22 mai 2010

Irrécupérable : le protecteur de l'humanité devient le Mal incarné

Que se passe-t-il lorsqu'un super-héros ayant les pouvoirs d'un dieu bascule du côté obscur ? C'est ce que l'on découvre dans Irredeemable, disponible depuis quelques jours en VF.

Le Plutonien est le plus grand héros de la terre. Sa force est illimitée, ses sens améliorés, il peut voler, se déplace à une vitesse vertigineuse et est également télépathe. Mais est-il réellement à la hauteur de ses dons ? A-t-il un mental assez solide pour supporter les trahisons, les railleries et l'ingratitude ?
Un jour, il craque. Le bienfaiteur de l'humanité devient son pire cauchemar. Il tue ses anciens collègues du groupe Paradigme, rase des villes entières, assassine des millions d'innocents...
Rien ni personne ne semble pouvoir l'arrêter. Le monde est sous la coupe du plus puissant psychopathe ayant jamais existé.
Mais comment en est-il arrivé là ? Comment un homme serviable, gentil, ayant des valeurs et un sens aigu de la justice, peut-il se transformer en monstre sanguinaire ? Et si c'était simplement les petites bassesses et les déceptions quotidiennes qui avaient poussé ce héros sur la voie du Mal ?
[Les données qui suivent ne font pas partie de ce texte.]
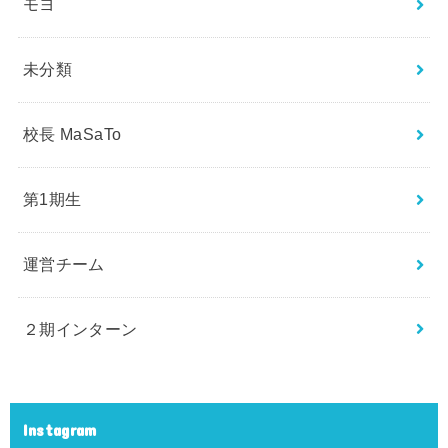
モヨ
未分類
校長 MaSaTo
第1期生
運営チーム
２期インターン
Instagram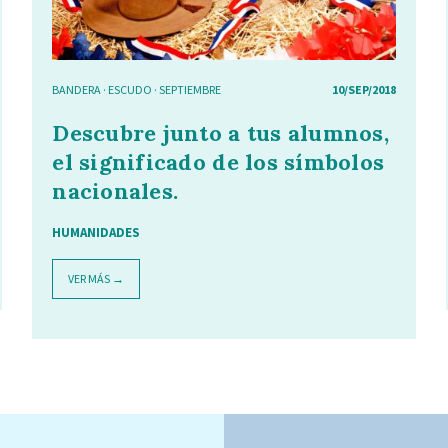
BANDERA
·
ESCUDO
·
SEPTIEMBRE
10/SEP/2018
Descubre junto a tus alumnos,
el significado de los símbolos
nacionales.
HUMANIDADES
VER MÁS →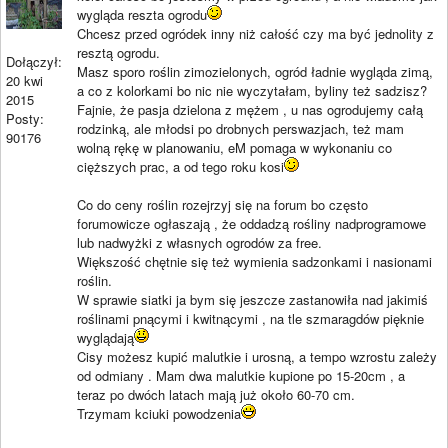
wygląda reszta ogrodu
Chcesz przed ogródek inny niż całość czy ma być jednolity z
resztą ogrodu.
Dołączył:
Masz sporo roślin zimozielonych, ogród ładnie wygląda zimą,
20 kwi
a co z kolorkami bo nic nie wyczytałam, byliny też sadzisz?
2015
Fajnie, że pasja dzielona z mężem , u nas ogrodujemy całą
Posty:
rodzinką, ale młodsi po drobnych perswazjach, też mam
90176
wolną rękę w planowaniu, eM pomaga w wykonaniu co
cięższych prac, a od tego roku kosi
Co do ceny roślin rozejrzyj się na forum bo często
forumowicze ogłaszają , że oddadzą rośliny nadprogramowe
lub nadwyżki z własnych ogrodów za free.
Większość chętnie się też wymienia sadzonkami i nasionami
roślin.
W sprawie siatki ja bym się jeszcze zastanowiła nad jakimiś
roślinami pnącymi i kwitnącymi , na tle szmaragdów pięknie
wyglądają
Cisy możesz kupić malutkie i urosną, a tempo wzrostu zależy
od odmiany . Mam dwa malutkie kupione po 15-20cm , a
teraz po dwóch latach mają już około 60-70 cm.
Trzymam kciuki powodzenia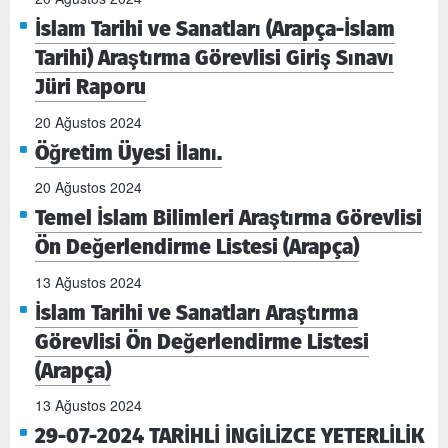
İslam Tarihi ve Sanatları (Arapça-İslam
Tarihi) Araştırma Görevlisi Giriş Sınavı
Jüri Raporu
20 Ağustos 2024
Öğretim Üyesi İlanı.
20 Ağustos 2024
Temel İslam Bilimleri Araştırma Görevlisi
Ön Değerlendirme Listesi (Arapça)
13 Ağustos 2024
İslam Tarihi ve Sanatları Araştırma
Görevlisi Ön Değerlendirme Listesi
(Arapça)
13 Ağustos 2024
29-07-2024 TARİHLİ İNGİLİZCE YETERLİLİK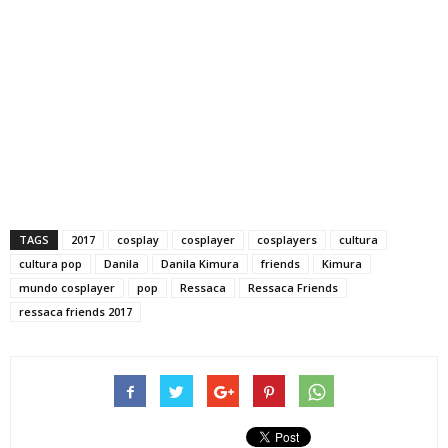
TAGS
2017
cosplay
cosplayer
cosplayers
cultura
cultura pop
Danila
Danila Kimura
friends
Kimura
mundo cosplayer
pop
Ressaca
Ressaca Friends
ressaca friends 2017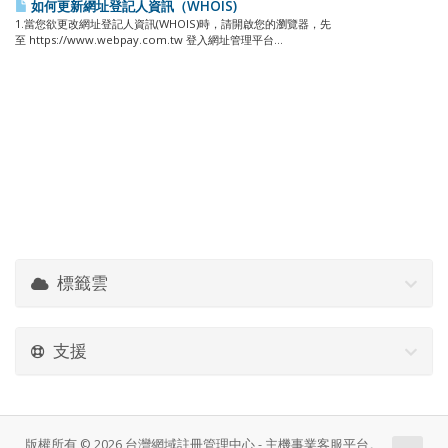
如何更新網址登記人資訊（WHOIS)
1.當您欲更改網址登記人資訊(WHOIS)時，請開啟您的瀏覽器，先
至 https://www.webpay.com.tw 登入網址管理平台...
標籤雲
支援
版權所有 © 2026 台灣網域註冊管理中心 - 主機事業客服平台。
Les six premiers épisodes de cette série, publiée aux Etats-Unis par Boom ! Studios, sont donc adaptés ce mois-ci par Delcourt. Le scénario est signé Mark Waid (Ruse, Amazing Spider-Man), les dessins sont l'oeuvre de Peter Krause.
L'on entre tout de suite dans le vif du sujet avec une impressionnante scène d'ouverture qui pose rapidement les bases du récit. L'auteur, comme il l'explique dans son petit mot d'introduction, souhaite explorer une piste relativement peu suivie dans les comics super-héroïque, à savoir un personnage ultra puissant qui, contre toute attente, n'est pas suffisamment stable psychologiquement pour supporter la charge qui est la sienne. Un peu comme si Superman devenait Lex Luthor.
Alors que la panique gagne l'ONU et que ses anciens coéquipiers tentent désespérément de trouver un point faible chez le Plutonien, l'on nous montre régulièrement des flashbacks permettant de découvrir comment Tony glisse peu à peu vers la folie meurtrière. Rien n'est encore résolu à la fin de ce premier tome qui donne vraiment envie de connaître la suite.
La partie graphique est soignée, dans un style réaliste. Le coloriste, Andrew Dalhouse, a su créer un changement d'ambiance astucieux entre le passé, lumineux, du Plutonien et l'époque actuelle, bien plus sombre.

Un "nervous breakdown" super-héroïque bien pensé et fort intéressant.